Enter the file path to the data.
- Pattern mapping characters:
- "?" matches one character.
- "*" matches zero or more characters.
- "**" matches zero or more directories in a path.
- folder/t?st.txt - matches folder/test.txt but also folder/tast.txt or folder/txst.txt
- folder/*.txt - matches all .txt files in the folder directory.
- folder/**/test.txt - matches all test.txt files underneath the folder path.
- folder/subfolder/subfolder2/**/*.txt - matches all .txt files underneath the folder/subfolder/subfolder2 path.
- folder/**/subfolder/bla.txt - matches folder/f2/f3/subfolder/bla.txt but also org/f2/f3/f4/subfolder/bla.txt and folder/subfolder/bla.txt
When using wildcard characters with SSH: SCP and SFTP both require an absolute path. E.g. /home/ubuntu/docs/**/*.pdf
Be aware of AWS S3 costs when using wildcards patterns.

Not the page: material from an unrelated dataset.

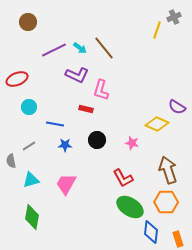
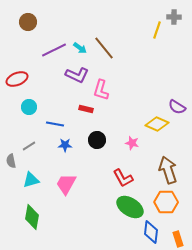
gray cross: rotated 24 degrees clockwise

Example using the file path: folder/f2/**/subfolder/a.txt
- Hero_Flow will list the objects in folder/f2.
- The folder structure inside folder/f2 doesn't really count against S3 costs. Hero_Flow has a single query and as many page requests as needed.
- Hero_Flow will load the resulting object names (+meta data) in batches. One batch will have multiple object names and metadata.

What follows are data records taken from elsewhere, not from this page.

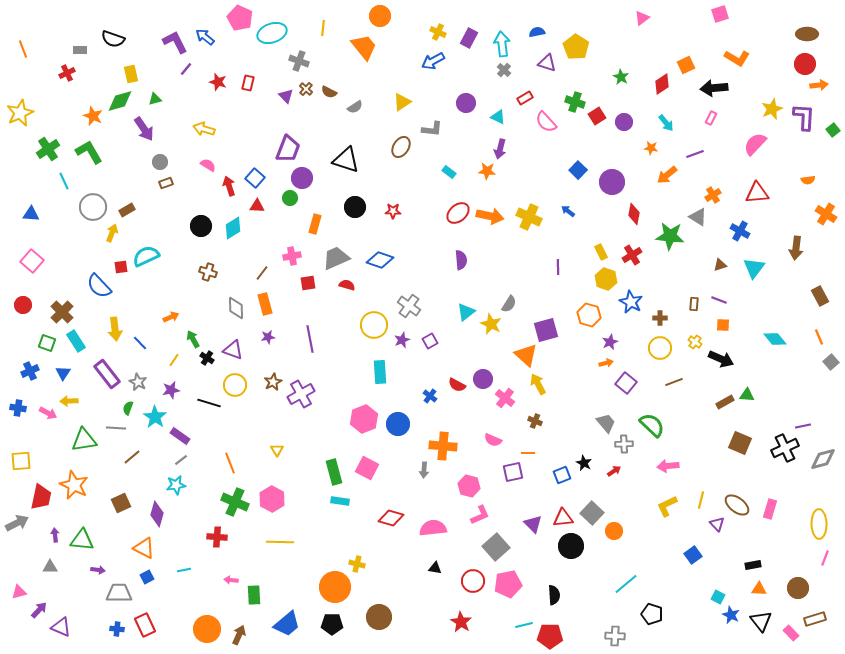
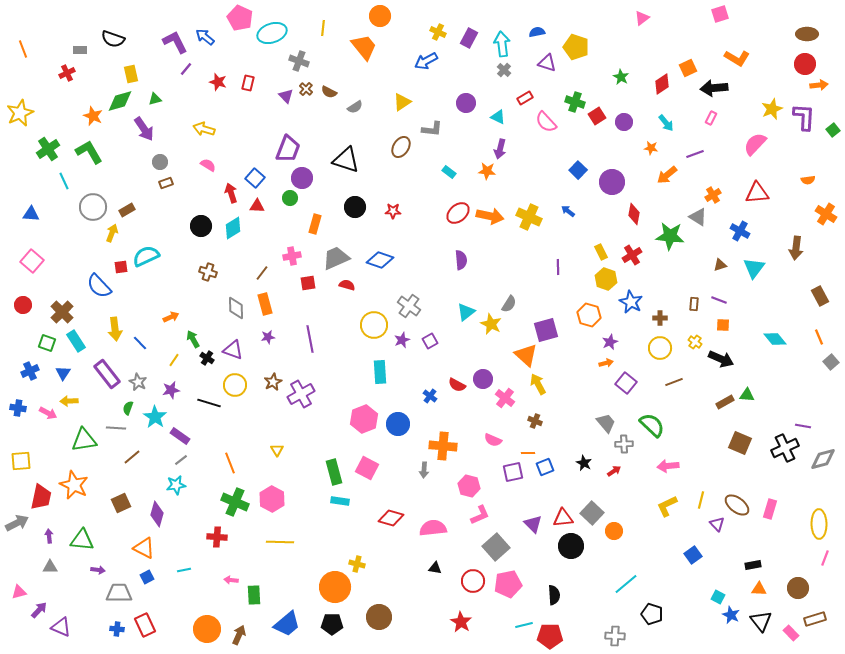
yellow pentagon at (576, 47): rotated 15 degrees counterclockwise
blue arrow at (433, 61): moved 7 px left
orange square at (686, 65): moved 2 px right, 3 px down
red arrow at (229, 186): moved 2 px right, 7 px down
purple line at (803, 426): rotated 21 degrees clockwise
blue square at (562, 475): moved 17 px left, 8 px up
purple arrow at (55, 535): moved 6 px left, 1 px down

- Hero_Flow will filter the results in the memory for: **/subfolder/a.txt
- Hero_Flow downloads only the matching objects at a later time during the Flow execution.
The AWS cost waste comes from the number of the filtered out files.
If 0% of the files are filtered out, then no waste.
If 50% of the files are filtered out on Hero_Flow's side, then in theory with server side filtering, half of the page request could have been spared.
Recommendations for using wild card patters with S3:
Have a well organized folder structure.
- Try and use wildcards close to the end of the expression when possible.
If using the expression folder/*.txt, ensure folder doesn't have subfolders with unneeded files.
- Create expressions that filter out as few files as possible.
- Pattern mapping characters:
- Enter a descriptive field name for the names of the files.
- If Input file's name is needed in the Input tuple, name the Input field. (optional) (E.g. fileName, input-file)
- If the relative path (with name) needs to be with the current Input file in the Input tuple, name the Input field (optional) (e.g. path, filePath)
- Select if data should be pulled from the last check point.
- No - pulls all data.
Yes - pulls data modified after the previous run of the Flow.
Checkpointing accounts for file modification data and is stored on a per Flow basis.
Mark to limit the number of files that are input into the Flow.
- Yes - enter the file limit as an integer. Only the first N files are processed.
- No - as many input as available
- Select the parser type and fill the parser's configuration. (See Work with Parsers)
Click the Refresh icon to detect field mapping for the Input
- Field detection for some parsers reads from the input file as many bytes as needed.
- From the field mapping table:
- Confirm or change column names.
- Confirm or change column data types.
- Remove or confirm the arrangement of columns.
- Click OK, to save the Input